As noted above, the Barometric altitude is "Pressure Altitude" (defined as the height above a standard datum plane (SDP), which is a theoretical level where the weight of the atmosphere is 29.92 "Hg (1,013.2 mb) as measured by a barometer.) Source: FAA's Pilot Handbook of Aeronautical Knowledge, page 4-4.

Unless the already corrected local pressure set in your altimeter is 29.92 in. Hg, in order to know what the actual (True) altitude above mean sea level is a correction factor would have to be applied to the ADS-B reported altitude based on the actual atmospheric pressure outside.

• Your answer is correct but I’m not sure it answers the question the OP is asking. Yes, ADS-B is generally uncorrected pressure altitude rather than either GPS-derived geometric altitude or “Kolsman-corrected” barometric altitude. If the OP is a non-pilot they may not be able to infer what that means in terms of settling their intellectual curiosity about whether the altitude, no matter how derived, is meant to approximate AGL (above ground level) or MSL (above mean sea level). For the OP: most altitudes related to air traffic, including ADS-B are approximations of height above sea level. Nov 7, 2022 at 2:56
• @MaxR The "approximation" is critical for accuracy and the specific application. Geometric (GPS) altitude is used to prevent planes from crashing into objects on the ground, since somebody measured the geometric altitude of things on the ground. Barometric altitude is used to prevent planes from crashing into other planes in the sky, since planes are told to fly essentially at a certain atmospheric pressure (which above transition altitude, has no fixed relation to geometric altitude, due to weather). This is why both of them are important. Nov 9, 2022 at 3:29
• Obstacle clearance is not done using geometric altimetry. No matter how a tower is surveyed, including GPS, the FAA does not collect or distribute geometric data. You provide the height of a tower to the FAA on 7460-1 in both measured AGL and derived MSL, not height above the GPS-reference earth spheroid. This MSL reference datum is the only approved datum of record for obstacle related heights, and what is used for barometric correction by NOAA that you dial into the Kolsman. Nov 9, 2022 at 5:11
• @MaxR Nope, you're saying a bunch of things on administrative paper forms, but that's not how it actually works in the real world.

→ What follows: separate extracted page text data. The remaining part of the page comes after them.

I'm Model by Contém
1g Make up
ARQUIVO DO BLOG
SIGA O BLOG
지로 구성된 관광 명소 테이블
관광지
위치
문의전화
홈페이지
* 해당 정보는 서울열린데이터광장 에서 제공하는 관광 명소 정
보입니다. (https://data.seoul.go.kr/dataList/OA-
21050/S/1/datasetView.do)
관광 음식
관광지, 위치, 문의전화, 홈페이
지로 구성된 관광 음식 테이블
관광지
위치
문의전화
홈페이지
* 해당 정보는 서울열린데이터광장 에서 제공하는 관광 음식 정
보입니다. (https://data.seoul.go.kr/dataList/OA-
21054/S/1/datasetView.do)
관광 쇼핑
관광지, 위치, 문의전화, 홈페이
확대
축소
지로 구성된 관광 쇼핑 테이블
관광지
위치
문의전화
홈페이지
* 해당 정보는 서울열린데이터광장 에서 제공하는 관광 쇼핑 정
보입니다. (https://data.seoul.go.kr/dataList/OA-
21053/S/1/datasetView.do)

GPWS units are designed to use GPS/GNSS data exclusively, because it avoids altimeter setting errors, which is one major cause of CFIT. Thus, the terrain/obstacle DB is all referenced to GPS height. What is "of record" is irrelevant. Nov 11, 2022 at 21:50
• Dear @Max R, dear user71659, you are both discussing the topic of height measurement from a different perspective, and you both bring valid points to the table. However, you don't have the compete picture and mix concepts of vertical datum (ellipsoid, MSL, AGL) with measurement type (geometric, barometric, geopotential) in one discussion. This is not the place to have that discussion, consider taking it to the hangar. Please be respectful to each other and try to understand where the other is coming from. Nov 12, 2022 at 8:28

I don't know what post-processing is done by the opensky-network, but the altimetry transmitted by ADS-B from the aircraft is the pressure altitude. This is the pressure measured by a static port on the aircraft, converted to altitude according to the formulas or tables of the ICAO standard atmosphere.

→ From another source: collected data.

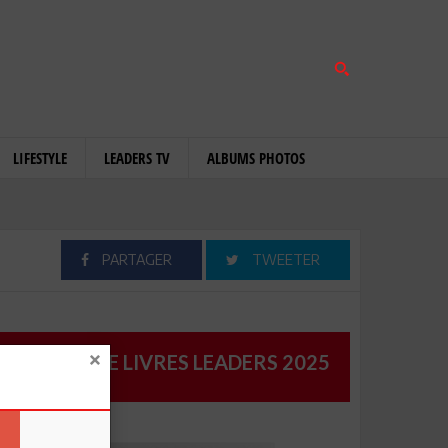
LIFESTYLE
LEADERS TV
ALBUMS PHOTOS
PARTAGER
TWEETER
CATALOGUE LIVRES LEADERS 2025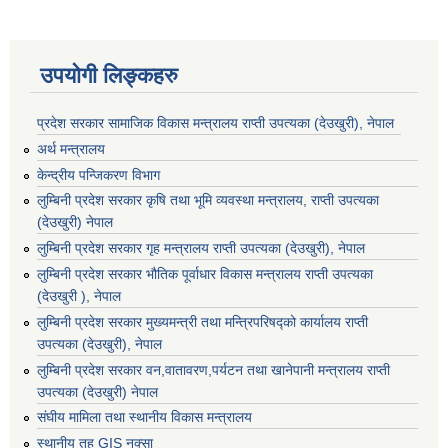
उपयोगी लिङ्कहरु
प्रदेश सरकार सामाजिक विकास मन्‍‍त्रालय राप्ती उपत्यका (देउखुरी), नेपाल
अर्थ मन्त्रालय
केन्द्रीय पन्जिकरण विभाग
लुम्बिनी प्रदेश सरकार कृषि तथा भूमि व्यवस्था मन्त्रालय, राप्ती उपत्यका
(देउखुरी) नेपाल
लुम्बिनी प्रदेश सरकार गृह मन्त्रालय राप्ती उपत्यका (देउखुरी), नेपाल
लुम्बिनी प्रदेश सरकार भौतिक पूर्वाधार विकास मन्त्रालय राप्ती उपत्यका
(देउखुरी ), नेपाल
लुम्बिनी प्रदेश सरकार मुख्यमन्त्री तथा मन्त्रिपरिषद्को कार्यालय राप्ती
उपत्यका (देउखुरी), नेपाल
लुम्बिनी प्रदेश सरकार वन,वातावरण,पर्यटन तथा खानेपानी मन्त्रालय राप्ती
उपत्यका (देउखुरी) नेपाल
संघीय मामिला तथा स्थानीय विकास मन्त्रालय
स्थानीय तह GIS नक्सा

The ICAO Standard Atmosphere is hydrostatic atmosphere model which assumes a sea level pressure of 1013.25 hPa, a sea level temperature of 15 degrees Celsius and a lapse rate of -6.5 degrees / 1000 meters (up to 11 km, then the temperature is constant up to 20 km) .

The pressure altitude is equivalent to the Flight Levels used in air traffic control. A flight level is equal to 100 ft of pressure altitude.

The pressure altitude is not equivalent to the height above ground. The aircraft's altimetry system has generaly no way of knowing where the ground is (radar altimetry is not standard on every aircraft and is not connected to ADS-B).

The pressure altitude is also not equivalent to the height above MSL, because the assumptions of the ICAO standard atmosphere are typically different from the actual atmospheric pressure distribution.

ADS-B does also transmit geometric height, which is GPS derived and is expressed with respect to the WGS84 ellipsoid.